--- Provided material Enclosed Below ---

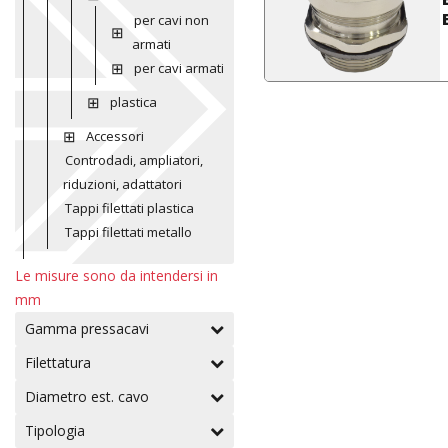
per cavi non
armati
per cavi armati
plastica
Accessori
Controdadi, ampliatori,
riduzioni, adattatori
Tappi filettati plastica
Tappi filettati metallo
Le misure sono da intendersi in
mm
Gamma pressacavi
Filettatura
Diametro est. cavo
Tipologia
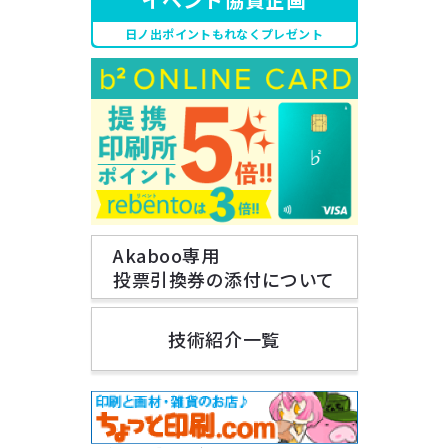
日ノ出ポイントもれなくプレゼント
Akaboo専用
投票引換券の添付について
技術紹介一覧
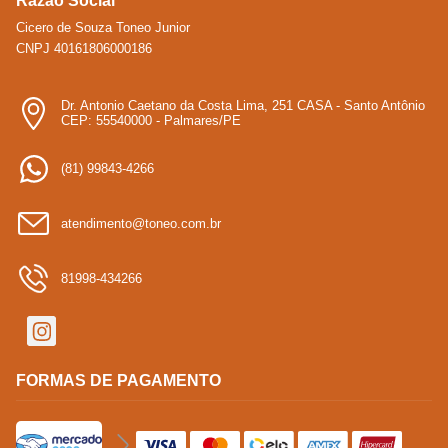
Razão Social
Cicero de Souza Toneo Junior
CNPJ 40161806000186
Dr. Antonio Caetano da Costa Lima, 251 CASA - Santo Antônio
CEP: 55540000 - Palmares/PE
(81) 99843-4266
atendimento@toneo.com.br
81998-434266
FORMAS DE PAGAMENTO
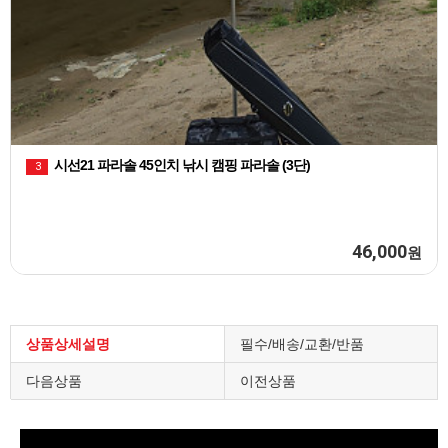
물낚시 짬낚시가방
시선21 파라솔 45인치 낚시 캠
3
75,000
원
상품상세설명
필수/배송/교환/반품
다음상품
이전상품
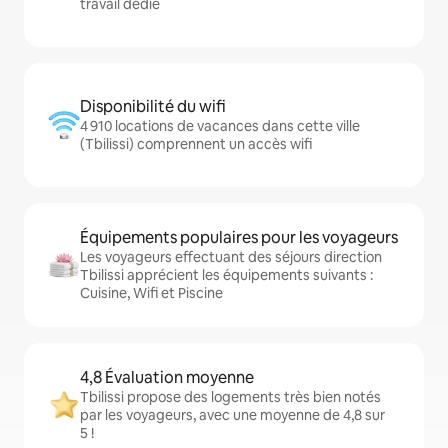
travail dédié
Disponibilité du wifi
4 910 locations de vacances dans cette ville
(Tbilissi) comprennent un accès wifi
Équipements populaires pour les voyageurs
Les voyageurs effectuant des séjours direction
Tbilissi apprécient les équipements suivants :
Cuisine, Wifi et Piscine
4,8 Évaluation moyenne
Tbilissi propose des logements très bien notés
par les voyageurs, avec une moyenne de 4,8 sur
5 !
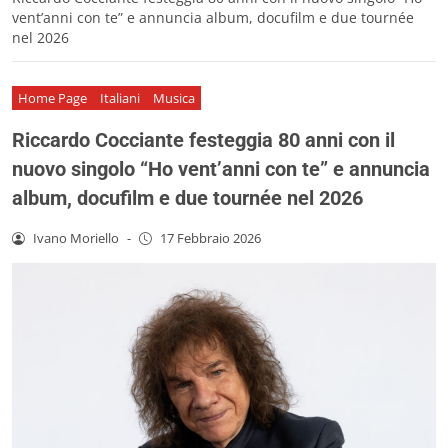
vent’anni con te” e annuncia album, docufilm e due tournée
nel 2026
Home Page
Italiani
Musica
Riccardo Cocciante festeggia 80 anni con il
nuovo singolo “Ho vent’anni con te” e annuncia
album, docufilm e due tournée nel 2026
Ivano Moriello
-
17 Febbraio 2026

--- End of Enclosed Provided material ---

* [Problem statement]
Output the span from the line with "par les voyageurs, avec" through the last line of the data, inclusive and exact, and omit every picture.

* [Response to this exercise]
par les voyageurs, avec une moyenne de 4,8 sur
5 !
vent’anni con te” e annuncia album, docufilm e due tournée
nel 2026
Home Page
Italiani
Musica
Riccardo Cocciante festeggia 80 anni con il
nuovo singolo “Ho vent’anni con te” e annuncia
album, docufilm e due tournée nel 2026
Ivano Moriello
-
17 Febbraio 2026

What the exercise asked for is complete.